Exercise: One part of the entries below is wanted: the lines from the one containing "ораженные участки расплавляются, создавая" through the one containing "екротический стержень.". Write those out exactly and nothing else.

Given records:

*** Begin section ***

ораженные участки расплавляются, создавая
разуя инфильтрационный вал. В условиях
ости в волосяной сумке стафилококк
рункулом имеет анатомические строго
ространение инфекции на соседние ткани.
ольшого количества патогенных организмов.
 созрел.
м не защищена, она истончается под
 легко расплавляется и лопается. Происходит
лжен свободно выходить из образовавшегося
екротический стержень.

*** End section ***
*** Begin section ***

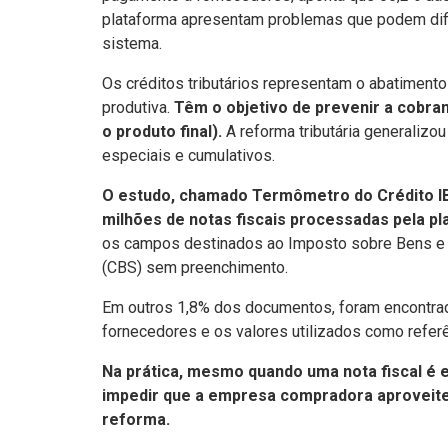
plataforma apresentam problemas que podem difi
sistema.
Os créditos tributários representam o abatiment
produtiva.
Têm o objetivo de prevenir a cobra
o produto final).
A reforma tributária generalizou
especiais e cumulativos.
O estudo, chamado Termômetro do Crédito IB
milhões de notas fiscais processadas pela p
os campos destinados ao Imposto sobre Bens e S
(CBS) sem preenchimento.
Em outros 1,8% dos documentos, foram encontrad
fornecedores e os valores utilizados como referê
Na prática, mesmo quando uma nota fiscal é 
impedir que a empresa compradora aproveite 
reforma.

*** End section ***
*** Begin section ***

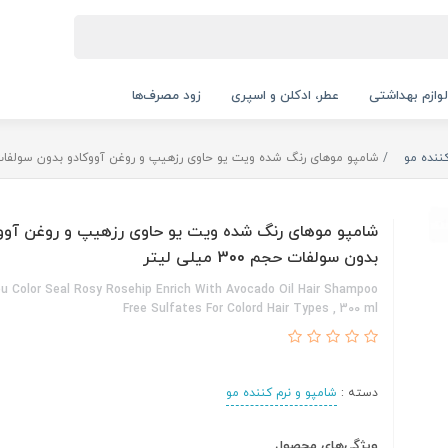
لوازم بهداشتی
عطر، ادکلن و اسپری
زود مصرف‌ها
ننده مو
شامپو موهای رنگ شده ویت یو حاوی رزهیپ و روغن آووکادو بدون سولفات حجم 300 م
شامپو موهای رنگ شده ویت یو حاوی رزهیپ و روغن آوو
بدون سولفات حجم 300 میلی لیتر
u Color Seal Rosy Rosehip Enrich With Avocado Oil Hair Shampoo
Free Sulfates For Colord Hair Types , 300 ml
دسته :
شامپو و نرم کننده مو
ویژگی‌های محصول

*** End section ***

Result:
ораженные участки расплавляются, создавая
разуя инфильтрационный вал. В условиях
ости в волосяной сумке стафилококк
рункулом имеет анатомические строго
ространение инфекции на соседние ткани.
ольшого количества патогенных организмов.
 созрел.
м не защищена, она истончается под
 легко расплавляется и лопается. Происходит
лжен свободно выходить из образовавшегося
екротический стержень.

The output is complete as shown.